> Work task
Find the word "diseños" in the records below. List each line containing it.

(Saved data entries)

Content starts

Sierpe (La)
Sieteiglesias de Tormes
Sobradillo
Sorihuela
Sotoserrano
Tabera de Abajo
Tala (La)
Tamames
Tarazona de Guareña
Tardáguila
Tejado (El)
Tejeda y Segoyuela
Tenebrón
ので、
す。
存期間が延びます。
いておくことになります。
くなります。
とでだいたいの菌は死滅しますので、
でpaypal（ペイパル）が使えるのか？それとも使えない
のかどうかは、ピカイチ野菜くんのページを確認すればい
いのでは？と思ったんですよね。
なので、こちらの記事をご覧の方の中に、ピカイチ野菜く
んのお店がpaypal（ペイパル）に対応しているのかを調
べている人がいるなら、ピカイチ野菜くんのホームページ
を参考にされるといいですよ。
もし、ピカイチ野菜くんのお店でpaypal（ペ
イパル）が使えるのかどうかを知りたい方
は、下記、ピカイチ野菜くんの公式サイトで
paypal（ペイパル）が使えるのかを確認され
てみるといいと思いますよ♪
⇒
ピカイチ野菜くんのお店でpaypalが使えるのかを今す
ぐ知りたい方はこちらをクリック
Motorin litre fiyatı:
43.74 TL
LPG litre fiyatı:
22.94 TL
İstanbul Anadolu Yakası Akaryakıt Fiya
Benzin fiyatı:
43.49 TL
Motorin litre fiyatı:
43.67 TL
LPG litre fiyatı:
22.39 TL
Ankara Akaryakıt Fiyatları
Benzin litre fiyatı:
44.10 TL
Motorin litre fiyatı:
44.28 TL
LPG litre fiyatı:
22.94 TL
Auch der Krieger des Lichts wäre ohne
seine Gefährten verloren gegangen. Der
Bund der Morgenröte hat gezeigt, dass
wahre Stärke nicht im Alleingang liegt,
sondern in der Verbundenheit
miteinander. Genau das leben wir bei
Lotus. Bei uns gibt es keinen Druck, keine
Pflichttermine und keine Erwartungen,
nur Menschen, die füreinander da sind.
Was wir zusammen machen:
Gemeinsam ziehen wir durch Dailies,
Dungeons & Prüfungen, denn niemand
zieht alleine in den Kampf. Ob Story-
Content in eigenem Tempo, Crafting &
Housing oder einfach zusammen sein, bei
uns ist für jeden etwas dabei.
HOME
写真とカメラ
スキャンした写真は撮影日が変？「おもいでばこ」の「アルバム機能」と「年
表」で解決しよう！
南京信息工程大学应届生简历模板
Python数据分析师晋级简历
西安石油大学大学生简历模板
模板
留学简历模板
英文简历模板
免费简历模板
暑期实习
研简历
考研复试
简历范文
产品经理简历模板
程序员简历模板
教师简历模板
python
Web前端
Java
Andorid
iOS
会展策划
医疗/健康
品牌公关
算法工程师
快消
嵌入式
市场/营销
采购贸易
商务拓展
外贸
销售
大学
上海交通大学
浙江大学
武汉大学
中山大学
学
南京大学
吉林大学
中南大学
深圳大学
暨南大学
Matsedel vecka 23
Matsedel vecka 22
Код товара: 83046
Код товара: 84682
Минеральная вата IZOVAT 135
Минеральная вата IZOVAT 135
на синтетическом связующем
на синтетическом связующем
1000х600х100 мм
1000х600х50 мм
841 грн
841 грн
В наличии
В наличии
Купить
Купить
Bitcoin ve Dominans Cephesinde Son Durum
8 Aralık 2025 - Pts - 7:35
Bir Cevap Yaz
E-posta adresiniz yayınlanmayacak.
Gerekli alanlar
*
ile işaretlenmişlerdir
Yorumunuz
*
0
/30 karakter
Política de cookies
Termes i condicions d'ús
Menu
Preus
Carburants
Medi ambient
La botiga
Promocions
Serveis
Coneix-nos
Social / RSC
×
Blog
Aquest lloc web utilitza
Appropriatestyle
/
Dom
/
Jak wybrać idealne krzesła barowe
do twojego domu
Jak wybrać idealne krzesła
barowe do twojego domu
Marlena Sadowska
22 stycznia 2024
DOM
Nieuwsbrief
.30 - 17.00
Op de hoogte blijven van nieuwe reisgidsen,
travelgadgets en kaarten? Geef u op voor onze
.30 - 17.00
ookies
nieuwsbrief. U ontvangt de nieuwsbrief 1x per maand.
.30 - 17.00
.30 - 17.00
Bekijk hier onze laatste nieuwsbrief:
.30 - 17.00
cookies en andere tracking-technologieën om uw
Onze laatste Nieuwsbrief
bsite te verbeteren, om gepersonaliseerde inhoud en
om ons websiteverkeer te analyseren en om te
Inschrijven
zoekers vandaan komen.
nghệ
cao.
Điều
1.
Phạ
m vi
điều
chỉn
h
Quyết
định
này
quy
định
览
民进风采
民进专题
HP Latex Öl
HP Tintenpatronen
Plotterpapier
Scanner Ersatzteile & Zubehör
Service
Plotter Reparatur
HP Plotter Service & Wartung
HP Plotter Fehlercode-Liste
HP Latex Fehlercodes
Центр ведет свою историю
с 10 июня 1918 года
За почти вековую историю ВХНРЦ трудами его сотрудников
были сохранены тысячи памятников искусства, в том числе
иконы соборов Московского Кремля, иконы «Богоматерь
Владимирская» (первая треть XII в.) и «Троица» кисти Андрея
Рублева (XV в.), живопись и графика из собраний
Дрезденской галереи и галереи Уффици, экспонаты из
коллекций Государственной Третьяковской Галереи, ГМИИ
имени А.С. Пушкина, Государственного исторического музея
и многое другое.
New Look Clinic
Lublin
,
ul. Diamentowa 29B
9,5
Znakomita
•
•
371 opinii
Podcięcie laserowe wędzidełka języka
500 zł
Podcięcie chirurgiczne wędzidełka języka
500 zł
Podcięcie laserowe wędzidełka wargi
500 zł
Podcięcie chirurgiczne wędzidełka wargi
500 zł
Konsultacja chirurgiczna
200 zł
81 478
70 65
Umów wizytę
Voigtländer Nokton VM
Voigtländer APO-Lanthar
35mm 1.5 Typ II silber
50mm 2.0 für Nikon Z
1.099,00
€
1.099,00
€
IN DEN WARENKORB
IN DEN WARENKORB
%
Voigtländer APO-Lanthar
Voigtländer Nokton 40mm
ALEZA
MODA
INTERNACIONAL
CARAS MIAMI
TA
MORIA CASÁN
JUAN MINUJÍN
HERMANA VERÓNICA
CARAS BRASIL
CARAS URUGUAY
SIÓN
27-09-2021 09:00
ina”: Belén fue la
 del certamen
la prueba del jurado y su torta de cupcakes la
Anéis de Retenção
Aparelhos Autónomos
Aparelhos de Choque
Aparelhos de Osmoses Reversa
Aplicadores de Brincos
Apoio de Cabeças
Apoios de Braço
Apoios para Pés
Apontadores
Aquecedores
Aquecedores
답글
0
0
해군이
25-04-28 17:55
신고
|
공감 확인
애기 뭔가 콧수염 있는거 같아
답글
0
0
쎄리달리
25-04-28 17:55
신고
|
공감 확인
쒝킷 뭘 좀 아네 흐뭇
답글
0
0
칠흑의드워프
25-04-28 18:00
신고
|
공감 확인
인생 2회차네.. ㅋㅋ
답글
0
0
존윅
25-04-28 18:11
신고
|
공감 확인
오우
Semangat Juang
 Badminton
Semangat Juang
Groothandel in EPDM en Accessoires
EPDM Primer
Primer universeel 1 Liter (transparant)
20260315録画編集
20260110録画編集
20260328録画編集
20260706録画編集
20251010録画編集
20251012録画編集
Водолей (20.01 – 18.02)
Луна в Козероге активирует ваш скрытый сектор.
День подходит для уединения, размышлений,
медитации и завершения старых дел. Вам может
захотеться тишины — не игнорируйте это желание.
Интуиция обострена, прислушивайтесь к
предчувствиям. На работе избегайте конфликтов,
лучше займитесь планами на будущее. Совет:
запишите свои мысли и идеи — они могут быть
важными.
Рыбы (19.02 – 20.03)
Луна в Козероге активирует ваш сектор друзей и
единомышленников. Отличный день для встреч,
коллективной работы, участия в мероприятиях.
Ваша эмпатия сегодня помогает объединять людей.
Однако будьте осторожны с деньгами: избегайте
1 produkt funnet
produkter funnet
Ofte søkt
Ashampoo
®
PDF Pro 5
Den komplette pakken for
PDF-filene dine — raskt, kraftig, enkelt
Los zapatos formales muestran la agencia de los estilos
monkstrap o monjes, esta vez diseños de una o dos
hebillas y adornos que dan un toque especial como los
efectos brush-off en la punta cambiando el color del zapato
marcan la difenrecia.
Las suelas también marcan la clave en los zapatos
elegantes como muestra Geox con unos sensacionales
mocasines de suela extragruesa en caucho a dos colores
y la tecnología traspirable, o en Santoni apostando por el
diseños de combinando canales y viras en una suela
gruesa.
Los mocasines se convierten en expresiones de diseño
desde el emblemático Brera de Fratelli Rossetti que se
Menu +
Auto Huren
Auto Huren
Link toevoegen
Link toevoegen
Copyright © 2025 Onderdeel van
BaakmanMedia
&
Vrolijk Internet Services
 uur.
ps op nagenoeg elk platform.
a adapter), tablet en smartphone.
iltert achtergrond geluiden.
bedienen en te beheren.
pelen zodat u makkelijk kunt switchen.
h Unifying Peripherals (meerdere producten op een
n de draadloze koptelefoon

Content ends

> Expected answer
monkstrap o monjes, esta vez diseños de una o dos
diseños de combinando canales y viras en una suela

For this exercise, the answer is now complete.